>>>>

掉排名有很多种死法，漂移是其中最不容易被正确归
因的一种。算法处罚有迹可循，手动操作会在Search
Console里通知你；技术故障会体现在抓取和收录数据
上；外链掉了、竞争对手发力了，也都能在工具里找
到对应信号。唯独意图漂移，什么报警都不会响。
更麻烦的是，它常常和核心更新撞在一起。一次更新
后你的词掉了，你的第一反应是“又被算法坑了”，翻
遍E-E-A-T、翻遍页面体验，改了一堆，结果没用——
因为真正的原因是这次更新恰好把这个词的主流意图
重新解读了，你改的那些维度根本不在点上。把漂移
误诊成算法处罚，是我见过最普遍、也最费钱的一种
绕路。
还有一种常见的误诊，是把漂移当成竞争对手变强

<<<<
>>>>

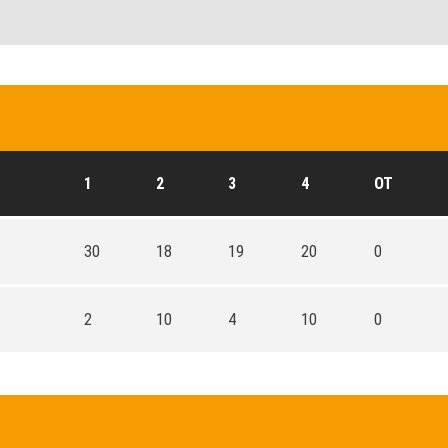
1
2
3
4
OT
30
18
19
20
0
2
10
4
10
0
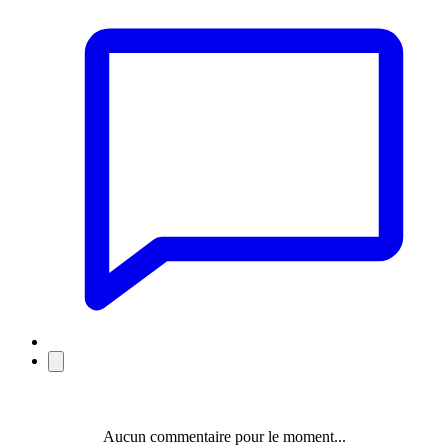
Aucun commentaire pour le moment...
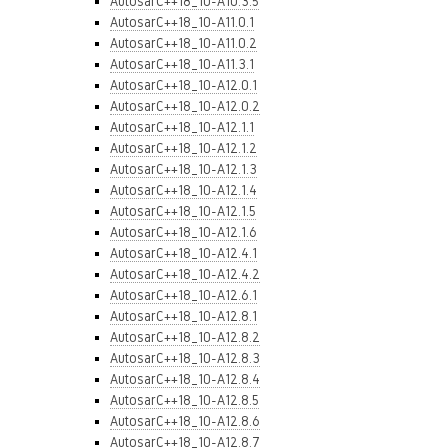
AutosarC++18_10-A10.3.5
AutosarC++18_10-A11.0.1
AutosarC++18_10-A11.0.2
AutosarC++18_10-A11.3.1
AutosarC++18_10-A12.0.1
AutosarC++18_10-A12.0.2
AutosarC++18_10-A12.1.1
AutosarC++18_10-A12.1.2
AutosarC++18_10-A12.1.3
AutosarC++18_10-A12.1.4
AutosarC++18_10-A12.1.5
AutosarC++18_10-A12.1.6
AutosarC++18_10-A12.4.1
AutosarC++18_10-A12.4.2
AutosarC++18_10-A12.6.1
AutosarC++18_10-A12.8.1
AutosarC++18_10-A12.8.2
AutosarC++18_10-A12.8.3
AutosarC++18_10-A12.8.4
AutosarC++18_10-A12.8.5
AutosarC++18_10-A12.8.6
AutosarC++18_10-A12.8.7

<<<<

Given the data above, transcribe exactly the lines from the one containing "掉排名有很多种死法，漂移是其中最不容易被正确归" down to the one containing "还有一种常见的误诊，是把漂移当成竞争对手变强", and no others.

掉排名有很多种死法，漂移是其中最不容易被正确归
因的一种。算法处罚有迹可循，手动操作会在Search
Console里通知你；技术故障会体现在抓取和收录数据
上；外链掉了、竞争对手发力了，也都能在工具里找
到对应信号。唯独意图漂移，什么报警都不会响。
更麻烦的是，它常常和核心更新撞在一起。一次更新
后你的词掉了，你的第一反应是“又被算法坑了”，翻
遍E-E-A-T、翻遍页面体验，改了一堆，结果没用——
因为真正的原因是这次更新恰好把这个词的主流意图
重新解读了，你改的那些维度根本不在点上。把漂移
误诊成算法处罚，是我见过最普遍、也最费钱的一种
绕路。
还有一种常见的误诊，是把漂移当成竞争对手变强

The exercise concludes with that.